Retail CMBS Distress Continues to Improve
The sector’s delinquency rate posted a 47-basis point decline in March.
The Trepp CMBS Delinquency rate dipped slightly in March, led by a significant improvement in the retail CMBS delinquency rate and, interestingly, a 5 basis point uptick in the office delinquency rate. The overall delinquency rate declined 4 basis points to 4.67%, with the retail delinquency rate posting a 47-basis point drop to 5.56%.
“This comes even as the outstanding balance of retail loans has remained relatively flat, indicating resilience in issuance amid softening performance,” wrote Trepp’s Thomas Taylor.
The office delinquency rate declined to 6.58%.
Retail remains the second-worst performing asset by delinquency and special servicing rate, outpaced only by office in both categories, while the sector boasts the lowest watchlist rate, Taylor noted. However, “retail’s distress metrics continue to improve monthly,” he wrote.
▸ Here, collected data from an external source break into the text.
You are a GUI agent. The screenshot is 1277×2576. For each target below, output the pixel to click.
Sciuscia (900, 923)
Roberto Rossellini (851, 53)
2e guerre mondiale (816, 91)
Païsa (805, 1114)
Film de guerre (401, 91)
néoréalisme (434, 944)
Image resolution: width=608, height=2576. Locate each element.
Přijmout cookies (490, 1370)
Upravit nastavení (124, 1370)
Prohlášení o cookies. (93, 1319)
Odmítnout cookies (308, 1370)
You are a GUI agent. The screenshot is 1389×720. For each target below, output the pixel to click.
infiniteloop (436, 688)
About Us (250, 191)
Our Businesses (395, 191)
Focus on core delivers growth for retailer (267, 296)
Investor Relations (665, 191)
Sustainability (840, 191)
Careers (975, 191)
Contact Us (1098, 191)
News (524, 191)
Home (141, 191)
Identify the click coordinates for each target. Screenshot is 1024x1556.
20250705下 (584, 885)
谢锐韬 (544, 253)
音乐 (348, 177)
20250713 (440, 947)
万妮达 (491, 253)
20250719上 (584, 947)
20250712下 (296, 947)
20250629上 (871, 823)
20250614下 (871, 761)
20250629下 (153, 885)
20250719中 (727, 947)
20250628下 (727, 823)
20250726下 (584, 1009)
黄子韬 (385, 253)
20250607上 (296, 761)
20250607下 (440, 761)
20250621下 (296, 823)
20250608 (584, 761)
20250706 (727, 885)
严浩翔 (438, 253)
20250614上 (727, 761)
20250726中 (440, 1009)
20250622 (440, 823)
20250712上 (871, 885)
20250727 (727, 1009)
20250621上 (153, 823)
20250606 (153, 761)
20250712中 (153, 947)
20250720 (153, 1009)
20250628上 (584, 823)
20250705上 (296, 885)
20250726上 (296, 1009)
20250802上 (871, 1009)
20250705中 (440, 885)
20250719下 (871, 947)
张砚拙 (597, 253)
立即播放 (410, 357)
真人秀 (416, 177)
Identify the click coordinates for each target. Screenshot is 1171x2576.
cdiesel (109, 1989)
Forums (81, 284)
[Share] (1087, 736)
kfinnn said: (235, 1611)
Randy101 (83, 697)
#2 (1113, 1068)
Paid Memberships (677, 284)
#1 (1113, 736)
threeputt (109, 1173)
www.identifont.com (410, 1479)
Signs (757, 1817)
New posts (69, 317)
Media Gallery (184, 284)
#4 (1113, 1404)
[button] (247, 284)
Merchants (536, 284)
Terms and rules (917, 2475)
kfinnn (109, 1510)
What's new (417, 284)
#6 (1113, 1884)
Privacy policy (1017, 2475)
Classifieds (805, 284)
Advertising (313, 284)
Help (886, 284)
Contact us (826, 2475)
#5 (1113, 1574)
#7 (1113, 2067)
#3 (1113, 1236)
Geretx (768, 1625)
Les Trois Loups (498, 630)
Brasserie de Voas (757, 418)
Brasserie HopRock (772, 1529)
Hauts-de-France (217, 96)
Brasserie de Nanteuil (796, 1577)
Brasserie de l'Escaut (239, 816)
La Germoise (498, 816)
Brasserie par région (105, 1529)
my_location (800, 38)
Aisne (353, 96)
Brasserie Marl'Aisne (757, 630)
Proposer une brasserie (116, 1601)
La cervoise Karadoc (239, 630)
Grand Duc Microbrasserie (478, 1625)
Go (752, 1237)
Trepp reported that 19.6% of retail loans were on watchlists last month, a 22 basis point increase month over month. That compares with 24.9% of all loans on the watchlists, a 199 basis point increase from the previous month.
Loans tied to regional malls tend to be the ones in delinquency and special servicing, while those backed by superregional, neighborhood and community shopping centers are doing well.